Then as the air is being uplifted, it cools there is a condensation of the moisture that was in that air,
and that forms clouds.
And if there's sufficient condensation, it can give rise to precipitation.
The lack of clouds in the center of a tropical cyclone is indicative of the fact that
that in the very center, or in the eye region, air is actually not uplifting. It's actually
going downwards. It's going down from the top of the storm towards the surface of the earth.
And this region is relatively warm. I don't know if it's fully understood exactly why this
happens in the way that it does, but it is known that what you sort of have is around the
center of the eye is where the air is being uplifted, producing the clouds, and sort of
spiraling upwards around as the air from around the outside is moving into the low pressure zone.
And then because it's all moving towards the same central area, it sort of pushes upwards,
moves, and the moisture condenses out of the air as it cools and thereby forms the cloud structure.
The very middle, however, in between this sort of funnel of spiraling and uprising air
actually is moving downwards in the opposite direction, causing that central depression
and causing the lack of clouds there because the air is moving downwards.
and so you don't get this condensation.
Tropical cyclones are a positive feedback cycle.
So what happens as the air moves inwards
and sort of eventually reaches the center
where it spirals up around the central depression zone.
Once it reaches the top of that central region,
it's pushed outwards by the air that's coming inwards behind it,
moves radially outwards away from the center of the storm,
but now at a higher altitude, a few kilometers up in the atmosphere.
And eventually, once it's moved further away from the storm,
it falls again and then reaches the surface and is pulled inwards, I guess pushed inwards,
pulled inwards by the low pressure zone at the centre. So it's all one big circulation. It
moves along the surface towards the low pressure zone, is pushed up around the sort of as a funnel
spiraling upwards around the center or the eye of the storm. Once it reaches the top, it is pushed
outwards away from the storm and then once it's moved sort of away from the cloud, the central
region, it falls again and then is pulled back inwards across the surface. Picks up energy also
as it moves across the surface of the ocean. It will regain the moisture that it lost when it was
being upraised. It should regain that moisture from the hot tropical ocean surface, and then it will
rise up again. So it's a big cycle occurring sort of on either, around, radially around all sides
of the center of the storm. And this positive feedback mechanism allows the hurricane to continue
and to sort of move as a single unit.
The eye of a tropical cyclone is typically about 50 kilometers across.

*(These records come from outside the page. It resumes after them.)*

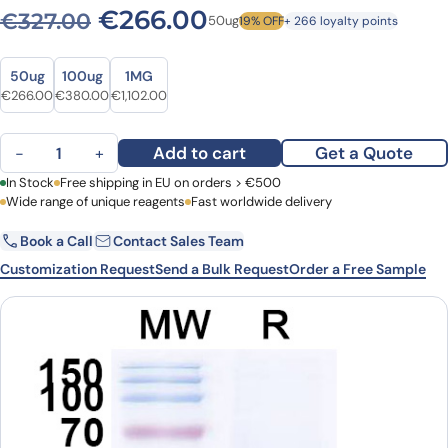
Original price was: €327.0
Current price is: 
€
266.00
€
327.00
50ug
19% OFF
+ 266 loyalty points
Size
Size
50ug
100ug
1MG
Original price was: €327.00.
Current price is: €266.00.
Original price was: €467.00.
Current price is: €380.00.
Original price was: €1,510.00.
Current price is: €1,102.00.
€
266.00
€
380.00
€
1,102.00
Anti-Clostridium botulinum BoNT/B VHH (SAA0940) quantity
Add to cart
Get a Quote
−
+
First Name
In Stock
Free shipping in EU on orders > €500
Last Name
Wide range of unique reagents
Fast worldwide delivery
Book a Call
Contact Sales Team
Email
Company
Customization Request
Send a Bulk Request
Order a Free Sample
Country
Request Quote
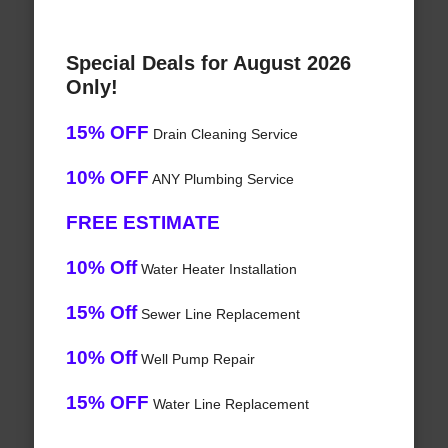
Special Deals for August 2026
Only!
15% OFF
Drain Cleaning Service
10% OFF
ANY Plumbing Service
FREE ESTIMATE
10% Off
Water Heater Installation
15% Off
Sewer Line Replacement
10% Off
Well Pump Repair
15% OFF
Water Line Replacement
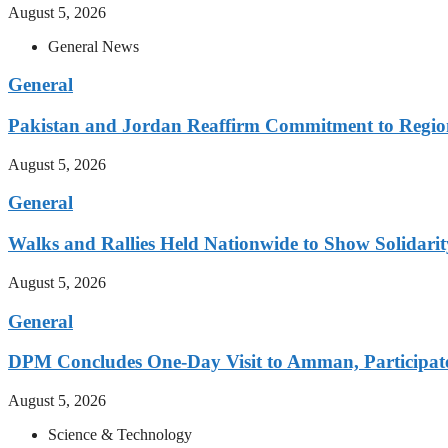
August 5, 2026
General News
General
Pakistan and Jordan Reaffirm Commitment to Region
August 5, 2026
General
Walks and Rallies Held Nationwide to Show Solidarit
August 5, 2026
General
DPM Concludes One-Day Visit to Amman, Participates
August 5, 2026
Science & Technology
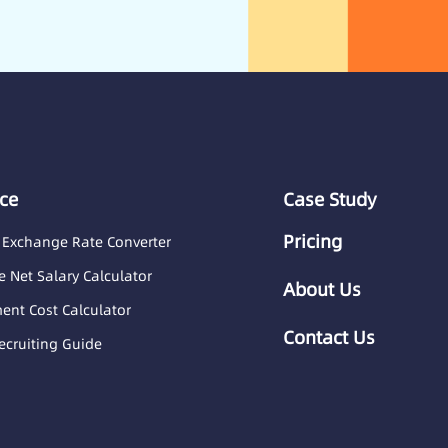
ce
Case Study
Pricing
 Exchange Rate Converter
 Net Salary Calculator
About Us
nt Cost Calculator
Contact Us
ecruiting Guide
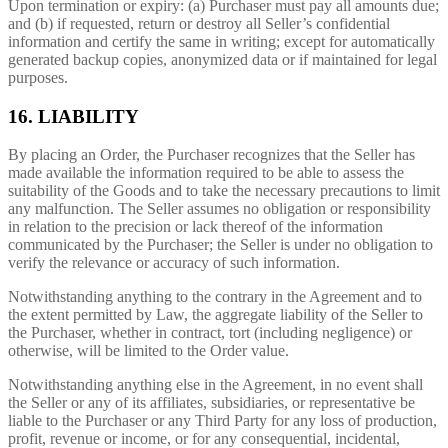
Upon termination or expiry: (a) Purchaser must pay all amounts due;
and (b) if requested, return or destroy all Seller’s confidential
information and certify the same in writing; except for automatically
generated backup copies, anonymized data or if maintained for legal
purposes.
16. LIABILITY
By placing an Order, the Purchaser recognizes that the Seller has
made available the information required to be able to assess the
suitability of the Goods and to take the necessary precautions to limit
any malfunction. The Seller assumes no obligation or responsibility
in relation to the precision or lack thereof of the information
communicated by the Purchaser; the Seller is under no obligation to
verify the relevance or accuracy of such information.
Notwithstanding anything to the contrary in the Agreement and to
the extent permitted by Law, the aggregate liability of the Seller to
the Purchaser, whether in contract, tort (including negligence) or
otherwise, will be limited to the Order value.
Notwithstanding anything else in the Agreement, in no event shall
the Seller or any of its affiliates, subsidiaries, or representative be
liable to the Purchaser or any Third Party for any loss of production,
profit, revenue or income, or for any consequential, incidental,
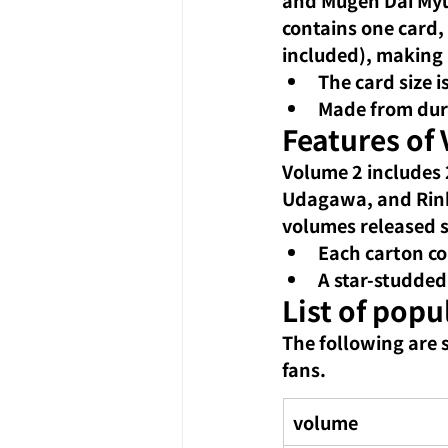
contains one card, 
included), making 
The card size 
Made from durab
Features of 
Volume 2 includes 2
Udagawa, and Rinko
volumes released si
Each carton co
A star-studded
List of popu
The following are 
fans.
volume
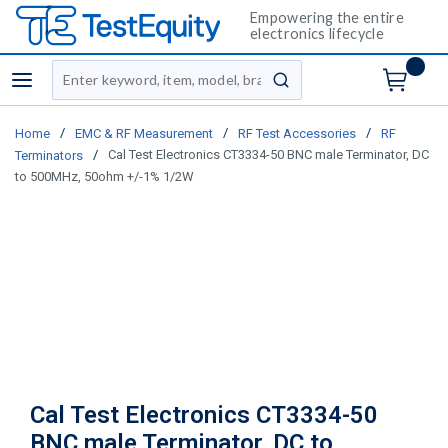
Empowering the entire
electronics lifecycle
Site Search
menu
submit search
/
/
/
Home
EMC & RF Measurement
RF Test Accessories
RF
/
Cal Test Electronics CT3334-50 BNC male Terminator, DC
Terminators
to 500MHz, 50ohm +/-1% 1/2W
Cal Test Electronics CT3334-50
BNC male Terminator, DC to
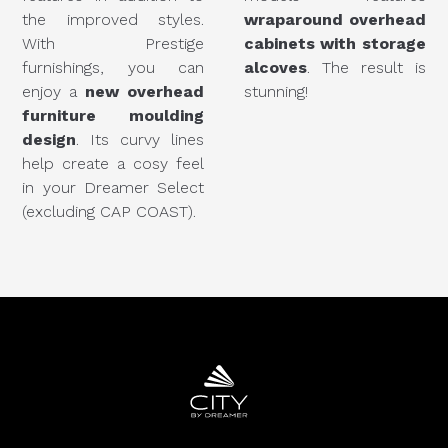
the improved styles.
wraparound overhead
With Prestige
cabinets with storage
furnishings, you can
alcoves
. The result is
enjoy a
new overhead
stunning!
furniture moulding
design
. Its curvy lines
help create a cosy feel
in your Dreamer Select
(excluding CAP COAST).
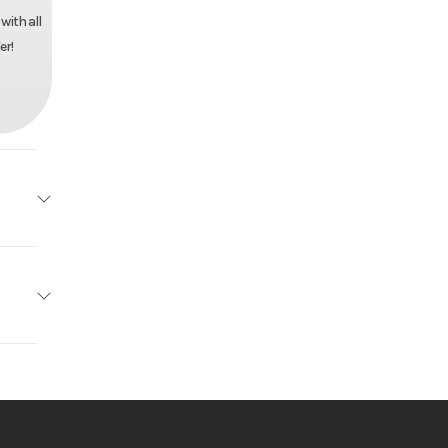
with all
er!
d Tilt
10395
r Pull
 Trailer
k Mods
anized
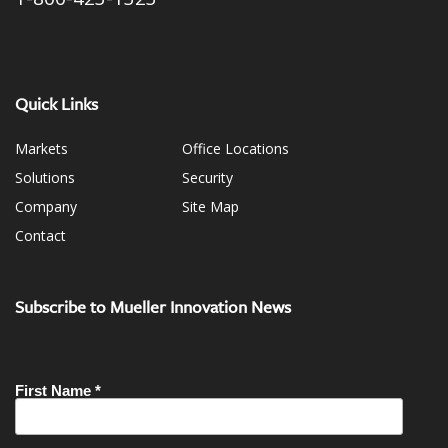
Quick Links
Markets
Office Locations
Solutions
Security
Company
Site Map
Contact
Subscribe to Mueller Innovation News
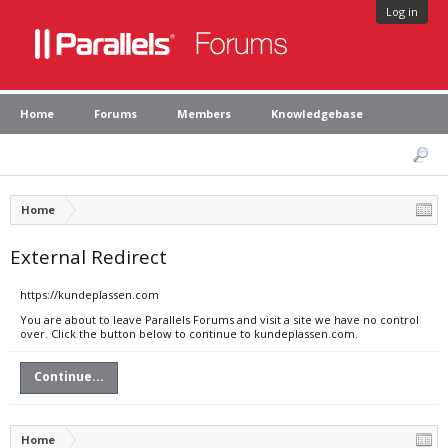
Log in
Home
Forums
Members
Knowledgebase
Home
External Redirect
https://kundeplassen.com
You are about to leave Parallels Forums and visit a site we have no control
over. Click the button below to continue to kundeplassen.com.
Continue...
Home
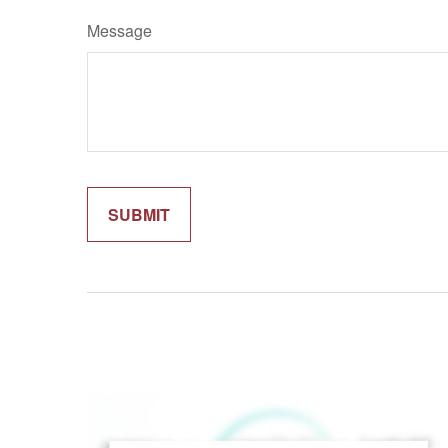
Message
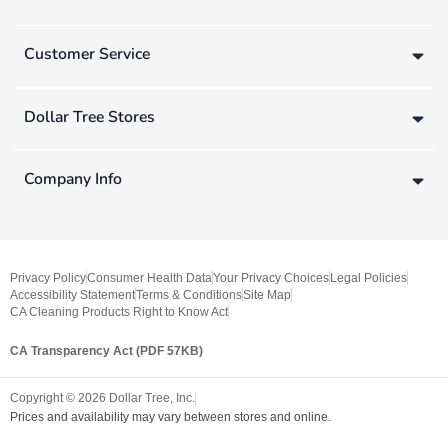
Customer Service
Dollar Tree Stores
Company Info
Privacy Policy
Consumer Health Data
Your Privacy Choices
Legal Policies
Accessibility Statement
Terms & Conditions
Site Map
CA Cleaning Products Right to Know Act
CA Transparency Act (PDF 57KB)
Copyright ©
2026
Dollar Tree, Inc.
Prices and availability may vary between stores and online.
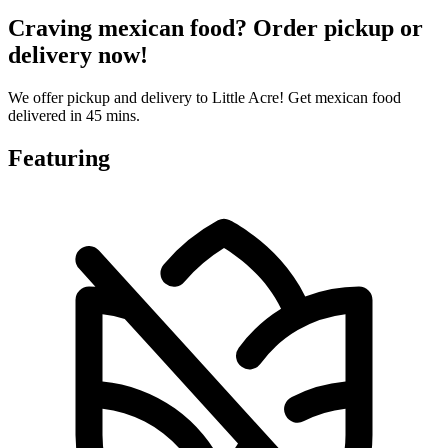
Craving mexican food? Order pickup or
delivery now!
We offer pickup and delivery to Little Acre! Get mexican food
delivered in 45 mins.
Featuring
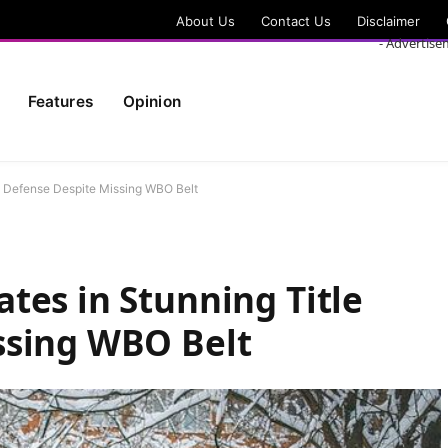
About Us
Contact Us
Disclaimer
- Advertise
Features
Opinion
le Defense Despite Missing WBO Belt
tes in Stunning Title
ssing WBO Belt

Usually it's right at the center.
And as I said, there are no clouds there because there is no or very little air that's moving
upwards in that region, but the air tends to move downwards.

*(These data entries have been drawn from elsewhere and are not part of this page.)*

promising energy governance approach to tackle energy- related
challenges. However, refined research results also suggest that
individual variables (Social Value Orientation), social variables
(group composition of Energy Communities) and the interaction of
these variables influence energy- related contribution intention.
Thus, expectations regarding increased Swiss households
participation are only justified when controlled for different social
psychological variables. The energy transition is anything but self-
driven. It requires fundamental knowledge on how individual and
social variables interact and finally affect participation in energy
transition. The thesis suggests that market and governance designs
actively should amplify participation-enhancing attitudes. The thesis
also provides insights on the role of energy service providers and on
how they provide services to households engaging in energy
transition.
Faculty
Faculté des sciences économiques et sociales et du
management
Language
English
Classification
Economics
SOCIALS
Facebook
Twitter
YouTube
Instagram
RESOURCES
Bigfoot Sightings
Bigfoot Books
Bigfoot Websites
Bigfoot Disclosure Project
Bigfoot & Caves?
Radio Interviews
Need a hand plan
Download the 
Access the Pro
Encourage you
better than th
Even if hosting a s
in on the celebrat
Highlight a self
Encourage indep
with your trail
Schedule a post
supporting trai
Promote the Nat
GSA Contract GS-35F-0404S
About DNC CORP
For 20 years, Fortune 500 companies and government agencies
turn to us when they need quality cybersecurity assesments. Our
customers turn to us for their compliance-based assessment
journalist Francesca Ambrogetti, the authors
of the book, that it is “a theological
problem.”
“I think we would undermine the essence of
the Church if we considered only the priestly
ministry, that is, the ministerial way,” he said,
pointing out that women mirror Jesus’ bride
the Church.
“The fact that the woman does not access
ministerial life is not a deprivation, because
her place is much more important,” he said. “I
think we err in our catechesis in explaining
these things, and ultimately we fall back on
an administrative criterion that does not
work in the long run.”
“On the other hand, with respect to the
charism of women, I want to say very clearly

So you don't get the vertical cloud formation.
Hurricane cyclone wind speeds can range from about 100 kilometers up to, in extreme
cases 300 or so kilometers per hour. Now this compares to sort of mild breeze wind speeds that are
about 10 or 15 kilometers an hour. So you can see that they can be extremely damaging. Notwithstanding,
though, the greatest damage of tropical cyclones is not generally caused by the intense wind speeds,
but by the flooding that they produce, at least when they reach land, which is called landfall.
When this happens, you have an effect called the storm surge, which is quite complicated.
and I don't want to get into all the details of why that occurs,
but it seems to be a combination of the effects of rain brought by the cyclone
and wind pushing the water basically up towards land,
and also the low pressure brought by the low pressure zone,
which essentially causes the water to move up higher than it would otherwise be.
So these and some other effects all cause a surge,
which basically means the water moves up, the water level rises,
and can cause massive flooding in areas that are near the coastline,
or even not so near the coastline sometimes, depending on how flat the land is.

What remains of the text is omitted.